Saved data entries
══════════

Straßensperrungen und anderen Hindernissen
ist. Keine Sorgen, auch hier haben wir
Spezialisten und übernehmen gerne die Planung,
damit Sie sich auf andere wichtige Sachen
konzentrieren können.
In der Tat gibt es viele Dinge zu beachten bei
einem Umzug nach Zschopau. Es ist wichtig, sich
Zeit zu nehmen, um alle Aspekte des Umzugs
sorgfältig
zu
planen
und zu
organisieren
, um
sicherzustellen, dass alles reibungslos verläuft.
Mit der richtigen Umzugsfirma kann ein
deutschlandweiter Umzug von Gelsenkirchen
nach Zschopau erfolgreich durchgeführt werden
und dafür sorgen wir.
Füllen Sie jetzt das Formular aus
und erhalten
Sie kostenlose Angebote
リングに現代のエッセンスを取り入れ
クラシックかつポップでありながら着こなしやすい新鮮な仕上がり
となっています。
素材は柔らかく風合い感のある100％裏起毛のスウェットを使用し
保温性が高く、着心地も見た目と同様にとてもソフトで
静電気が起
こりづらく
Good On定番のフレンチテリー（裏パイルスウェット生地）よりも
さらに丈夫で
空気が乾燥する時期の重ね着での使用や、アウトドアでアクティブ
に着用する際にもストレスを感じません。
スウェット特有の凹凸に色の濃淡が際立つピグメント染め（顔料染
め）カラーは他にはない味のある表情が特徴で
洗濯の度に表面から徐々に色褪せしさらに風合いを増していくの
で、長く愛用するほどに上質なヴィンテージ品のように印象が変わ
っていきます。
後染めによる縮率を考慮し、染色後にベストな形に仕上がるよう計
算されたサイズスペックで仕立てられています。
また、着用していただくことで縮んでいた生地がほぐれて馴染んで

══════════

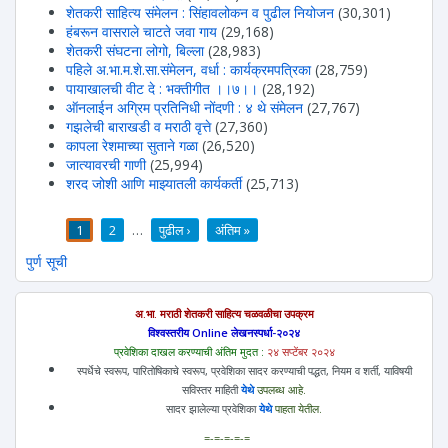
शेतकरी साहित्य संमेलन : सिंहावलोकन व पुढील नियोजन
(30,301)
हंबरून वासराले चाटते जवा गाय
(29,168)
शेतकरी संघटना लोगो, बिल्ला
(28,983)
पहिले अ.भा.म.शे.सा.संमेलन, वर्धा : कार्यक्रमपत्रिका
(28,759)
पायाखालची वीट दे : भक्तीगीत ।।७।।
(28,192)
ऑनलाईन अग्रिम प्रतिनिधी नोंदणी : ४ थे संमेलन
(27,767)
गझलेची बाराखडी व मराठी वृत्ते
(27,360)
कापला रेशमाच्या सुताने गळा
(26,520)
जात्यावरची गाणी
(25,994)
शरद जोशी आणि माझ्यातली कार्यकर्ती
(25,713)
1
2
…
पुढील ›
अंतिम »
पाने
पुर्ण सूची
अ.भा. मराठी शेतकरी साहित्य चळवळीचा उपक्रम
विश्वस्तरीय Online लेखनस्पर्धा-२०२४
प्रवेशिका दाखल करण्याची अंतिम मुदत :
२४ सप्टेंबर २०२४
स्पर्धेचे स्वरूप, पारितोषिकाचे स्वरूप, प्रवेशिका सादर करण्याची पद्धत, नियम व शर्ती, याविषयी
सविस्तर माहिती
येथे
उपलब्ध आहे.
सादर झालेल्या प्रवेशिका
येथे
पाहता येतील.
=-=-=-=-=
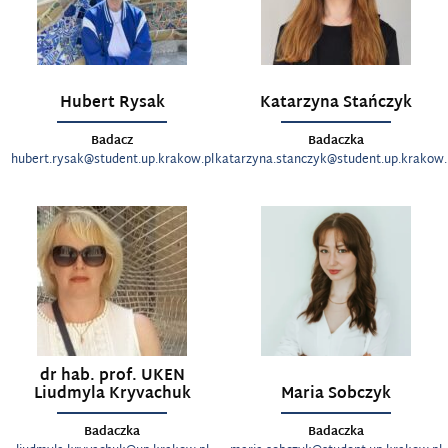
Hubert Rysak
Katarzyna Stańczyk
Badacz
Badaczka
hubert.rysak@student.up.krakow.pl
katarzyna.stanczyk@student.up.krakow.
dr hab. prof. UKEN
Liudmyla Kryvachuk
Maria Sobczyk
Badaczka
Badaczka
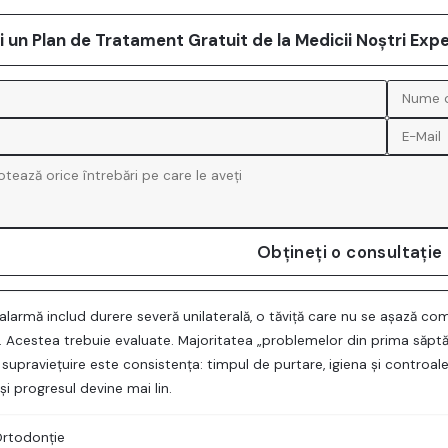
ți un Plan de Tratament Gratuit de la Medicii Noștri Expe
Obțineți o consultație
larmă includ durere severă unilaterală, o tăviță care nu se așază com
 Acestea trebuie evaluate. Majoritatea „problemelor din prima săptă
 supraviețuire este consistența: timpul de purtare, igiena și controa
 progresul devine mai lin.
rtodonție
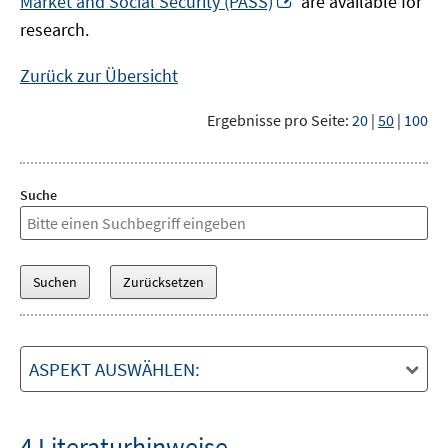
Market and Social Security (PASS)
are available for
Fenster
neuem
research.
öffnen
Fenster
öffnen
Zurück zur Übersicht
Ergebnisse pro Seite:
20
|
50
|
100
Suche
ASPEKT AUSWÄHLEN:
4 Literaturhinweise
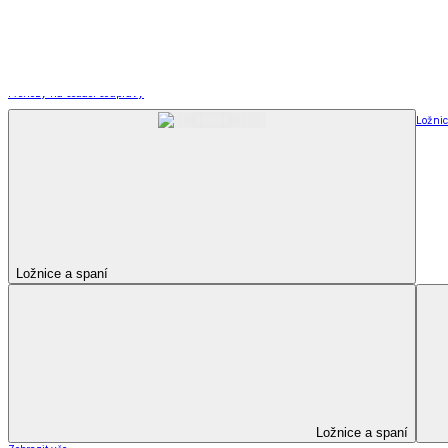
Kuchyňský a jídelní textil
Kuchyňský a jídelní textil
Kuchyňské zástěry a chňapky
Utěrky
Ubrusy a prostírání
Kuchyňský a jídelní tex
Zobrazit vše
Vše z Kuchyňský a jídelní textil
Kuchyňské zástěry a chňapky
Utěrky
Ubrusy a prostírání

══════════

• [Assignment] Keep only those lines of the records that hold "krakow", and return them.

• [Exercise result]
hubert.rysak@student.up.krakow.pl
katarzyna.stanczyk@student.up.krakow.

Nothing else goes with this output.